The Bayesian skyline plots (BSPs) for HA-Tajiks were performed by BEAST v1.7.5. mtDNA coding region (np 577–16024) of each HA-Tajik subject was acquired by comparison of rCRS. After alignment of 80 mitochondrial coding region sequences, we employed the GTR model of nucleotide substitution with empirical base frequencies, and selected a strict clock model with the rate of 2.038 × 10–8 subs/site/year32. Markov chain Monte Carlo (MVMV) was applied to estimate coalescent history. Parameters of MVMV were set as running for 400,000,000 generations and calculated every 4,000 generations. Results yielded by BEAST were visualized by Tracer 1.5 (https://tree.bio.ed.ac.uk/software/tracer/).

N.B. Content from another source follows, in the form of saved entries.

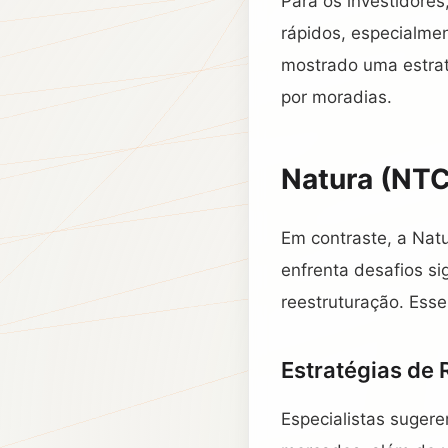
Para os investidore
rápidos, especialmen
mostrado uma estrat
por moradias.
Natura (NTC
Em contraste, a Nat
enfrenta desafios si
reestruturação. Esse
Estratégias de
Especialistas suger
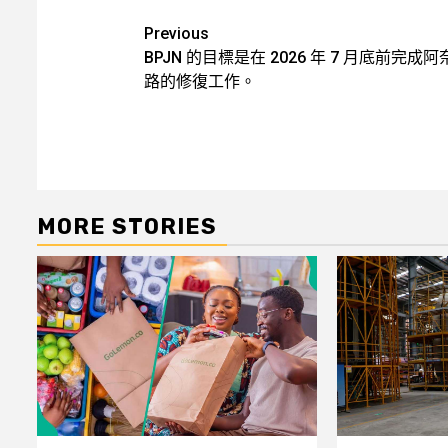
Post
Previous
BPJN 的目標是在 2026 年 7 月底前完成阿
navigation
路的修復工作。
MORE STORIES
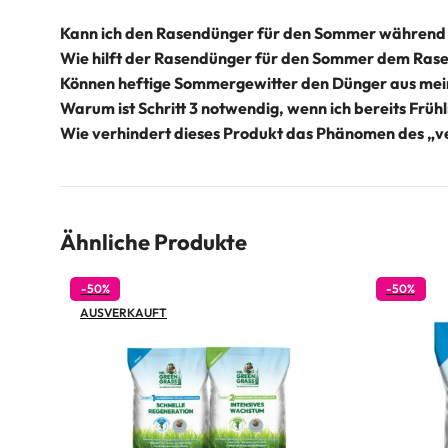
Kann ich den Rasendünger für den Sommer während 
Wie hilft der Rasendünger für den Sommer dem Rase
Können heftige Sommergewitter den Dünger aus mei
Warum ist Schritt 3 notwendig, wenn ich bereits Fr
Wie verhindert dieses Produkt das Phänomen des „
Ähnliche Produkte
-50%
-50%
AUSVERKAUFT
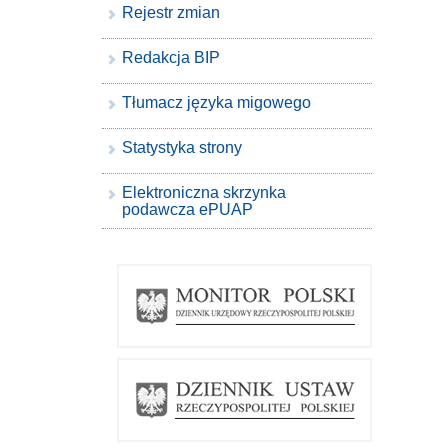
Rejestr zmian
Redakcja BIP
Tłumacz języka migowego
Statystyka strony
Elektroniczna skrzynka
podawcza ePUAP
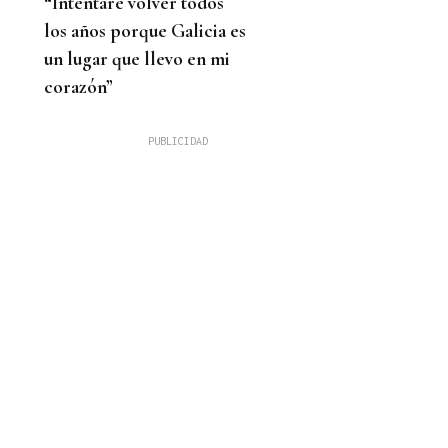
“Intentaré volver todos
los años porque Galicia es
un lugar que llevo en mi
corazón”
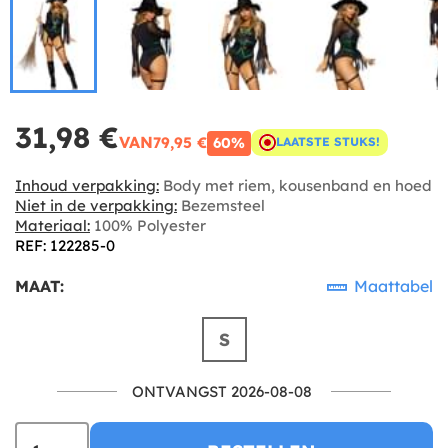
31,98 €
VAN
79,95 €
60%
LAATSTE STUKS!
Inhoud verpakking:
Body met riem, kousenband en hoed
Niet in de verpakking:
Bezemsteel
Materiaal:
100% Polyester
REF: 122285-0
MAAT:
Maattabel
S
ONTVANGST 2026-08-08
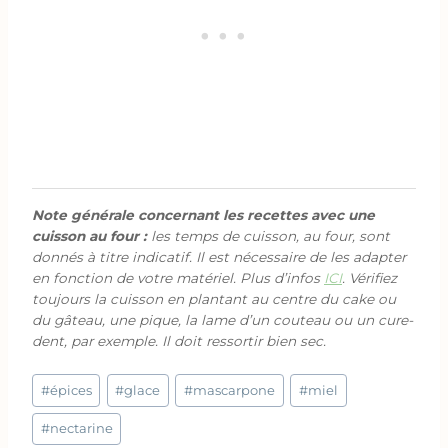
Note générale concernant les recettes avec une
cuisson au four :
les temps de cuisson, au four, sont
donnés à titre indicatif. Il est nécessaire de les adapter
en fonction de votre matériel. Plus d’infos
ICI
. Vérifiez
toujours la cuisson en plantant au centre du cake ou
du gâteau, une pique, la lame d’un couteau ou un cure-
dent, par exemple. Il doit ressortir bien sec.
Étiquettes
#
épices
#
glace
#
mascarpone
#
miel
de
la
#
nectarine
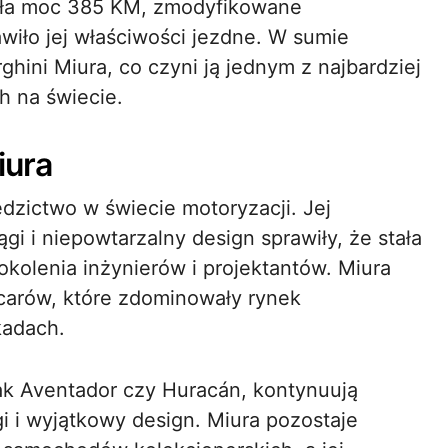
ła moc 385 KM, zmodyfikowane
wiło jej właściwości jezdne. W sumie
ni Miura, co czyni ją jednym z najbardziej
 na świecie.
iura
dzictwo w świecie motoryzacji. Jej
gi i niepowtarzalny design sprawiły, że stała
 pokolenia inżynierów i projektantów. Miura
rcarów, które zdominowały rynek
kadach.
ak Aventador czy Huracán, kontynuują
gi i wyjątkowy design. Miura pozostaje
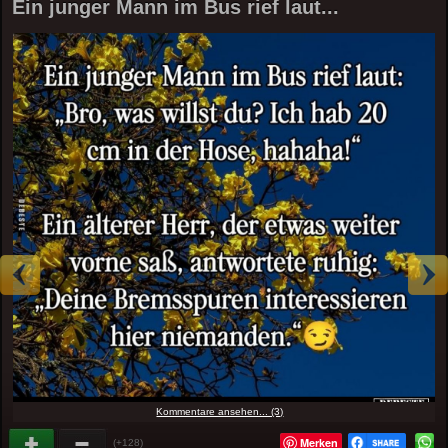
Ein junger Mann im Bus rief laut...
Kommentare ansehen... (3)
Merken
(+128)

Detailed differences in the mtDNA genomes between Tajiks, Tibetans and Sherpas

To further identify the differences between HA-Tajiks, Tibetans and Sherpas, their whole-mtDNA-genome sequences were compared to the rCRS to confirm the variants in the mtDNA genomes in detail. The number of variants in different regions of the mtDNA genome was calculated by direct counting, and the variant distributions in different regions were analyzed by the chi-square test, which may reveal different patterns of high-altitude adaptation among HA-Tajiks, Tibetans and Sherpas. For the chi-square test, a Bonferroni correction was applied for multiple tests. Because the number of comparisons was 2 (HA-Tajik vs Tibetan, HA-Tajik vs Sherpa), the statistical significance level was set at 0.05/2 (0.025), and all p values were two-tailed.